Embedding Models Compared
Comparing OpenAI, Cohere, and open-source embedding models for RAG. Dimensions, pricing, MTEB benchmarks, and Matryoshka embeddings for cost optimization.
Quick Reference
- →text-embedding-3-small: best cost/quality ratio for most RAG use cases ($0.02/1M tokens)
- →text-embedding-3-large: highest quality from OpenAI, supports dimension reduction ($0.13/1M tokens)

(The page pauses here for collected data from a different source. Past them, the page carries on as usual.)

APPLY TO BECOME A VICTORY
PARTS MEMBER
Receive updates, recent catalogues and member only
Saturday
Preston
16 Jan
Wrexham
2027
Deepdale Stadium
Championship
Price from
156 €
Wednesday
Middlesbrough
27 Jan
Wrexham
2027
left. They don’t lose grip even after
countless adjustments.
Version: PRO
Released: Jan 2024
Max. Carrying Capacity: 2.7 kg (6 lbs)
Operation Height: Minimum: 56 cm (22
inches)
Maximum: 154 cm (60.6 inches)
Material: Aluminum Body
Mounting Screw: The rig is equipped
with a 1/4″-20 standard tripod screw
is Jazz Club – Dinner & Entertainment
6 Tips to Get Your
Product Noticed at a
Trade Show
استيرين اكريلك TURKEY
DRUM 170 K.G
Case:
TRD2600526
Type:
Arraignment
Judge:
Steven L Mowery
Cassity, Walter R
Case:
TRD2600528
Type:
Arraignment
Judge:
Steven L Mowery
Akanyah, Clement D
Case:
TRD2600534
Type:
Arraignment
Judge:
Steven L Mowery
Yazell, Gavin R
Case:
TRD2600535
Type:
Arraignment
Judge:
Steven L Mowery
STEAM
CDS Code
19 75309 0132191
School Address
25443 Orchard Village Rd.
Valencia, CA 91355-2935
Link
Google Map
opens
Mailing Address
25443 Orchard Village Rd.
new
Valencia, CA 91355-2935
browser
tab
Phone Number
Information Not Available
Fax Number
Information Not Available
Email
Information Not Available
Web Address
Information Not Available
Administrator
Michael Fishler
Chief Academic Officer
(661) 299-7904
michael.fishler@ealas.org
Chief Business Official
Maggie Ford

- →Cohere embed-v3: strongest multilingual support with 100+ languages
- →Open-source BGE/E5/GTE: self-hosted, no API costs, competitive quality on MTEB
- →Matryoshka embeddings let you truncate dimensions (3072 → 256) to save 90%+ storage with ~5% quality loss
OpenAI Embedding Models
OpenAI's text-embedding-3 family is the most widely used in production RAG systems. The 'small' variant offers an excellent cost-to-quality ratio and is sufficient for the majority of use cases. The 'large' variant scores higher on benchmarks but costs 6.5x more. Both support Matryoshka dimension reduction, letting you trade a small amount of quality for significant storage savings.

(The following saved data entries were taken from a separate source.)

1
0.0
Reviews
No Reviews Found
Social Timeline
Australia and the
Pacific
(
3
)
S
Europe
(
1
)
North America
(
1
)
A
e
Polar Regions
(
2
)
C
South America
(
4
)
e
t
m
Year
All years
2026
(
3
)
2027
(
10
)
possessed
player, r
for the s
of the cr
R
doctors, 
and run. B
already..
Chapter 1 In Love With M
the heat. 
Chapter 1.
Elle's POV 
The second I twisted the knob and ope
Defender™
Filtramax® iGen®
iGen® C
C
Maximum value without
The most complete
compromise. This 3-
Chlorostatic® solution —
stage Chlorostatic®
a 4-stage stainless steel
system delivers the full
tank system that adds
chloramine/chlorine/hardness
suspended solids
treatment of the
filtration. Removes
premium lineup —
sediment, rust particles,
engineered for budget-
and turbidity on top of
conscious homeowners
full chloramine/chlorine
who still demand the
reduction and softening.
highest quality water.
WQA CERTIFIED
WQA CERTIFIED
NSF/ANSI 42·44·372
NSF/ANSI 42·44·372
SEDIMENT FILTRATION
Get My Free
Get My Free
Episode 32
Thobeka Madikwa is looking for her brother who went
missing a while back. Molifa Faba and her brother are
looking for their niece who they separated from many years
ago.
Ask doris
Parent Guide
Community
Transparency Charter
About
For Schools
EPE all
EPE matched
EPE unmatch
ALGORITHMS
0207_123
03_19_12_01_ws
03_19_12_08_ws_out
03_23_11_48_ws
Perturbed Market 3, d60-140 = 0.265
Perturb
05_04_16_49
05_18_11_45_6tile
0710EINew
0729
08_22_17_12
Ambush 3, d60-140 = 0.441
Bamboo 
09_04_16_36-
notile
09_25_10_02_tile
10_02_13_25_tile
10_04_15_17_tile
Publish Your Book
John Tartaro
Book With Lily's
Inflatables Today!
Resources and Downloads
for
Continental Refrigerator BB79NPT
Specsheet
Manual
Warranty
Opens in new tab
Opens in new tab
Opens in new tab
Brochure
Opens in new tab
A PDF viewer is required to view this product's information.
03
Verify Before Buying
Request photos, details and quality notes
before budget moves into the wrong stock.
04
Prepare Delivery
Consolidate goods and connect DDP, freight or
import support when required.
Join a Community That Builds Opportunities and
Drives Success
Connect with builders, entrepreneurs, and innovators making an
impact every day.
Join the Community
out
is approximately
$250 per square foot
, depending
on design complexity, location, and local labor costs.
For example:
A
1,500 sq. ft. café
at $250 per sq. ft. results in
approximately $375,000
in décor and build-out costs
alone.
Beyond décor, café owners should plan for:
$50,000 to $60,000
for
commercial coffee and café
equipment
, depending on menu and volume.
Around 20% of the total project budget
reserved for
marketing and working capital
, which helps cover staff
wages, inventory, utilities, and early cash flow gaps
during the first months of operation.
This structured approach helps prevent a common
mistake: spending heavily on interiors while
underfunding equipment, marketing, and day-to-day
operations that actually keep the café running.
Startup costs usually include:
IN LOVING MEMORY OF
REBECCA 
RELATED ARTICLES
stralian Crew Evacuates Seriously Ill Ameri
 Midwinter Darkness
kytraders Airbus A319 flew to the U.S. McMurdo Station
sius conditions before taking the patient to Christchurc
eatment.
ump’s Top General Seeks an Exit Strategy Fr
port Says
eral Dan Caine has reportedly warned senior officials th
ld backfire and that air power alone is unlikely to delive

| Model | Dimensions | MTEB Score | Price/1M tokens | Max Tokens |
|---|---|---|---|---|
| text-embedding-3-small | 1536 | 62.3 | $0.02 | 8191 |
| text-embedding-3-large | 3072 | 64.6 | $0.13 | 8191 |
| text-embedding-ada-002 (legacy) | 1536 | 61.0 | $0.10 | 8191 |
For 95% of RAG use cases, text-embedding-3-small at $0.02/1M tokens is the right choice. Embedding a 10,000-page knowledge base costs roughly $2-5. Only upgrade to 'large' if you've measured a meaningful retrieval quality difference on your specific dataset.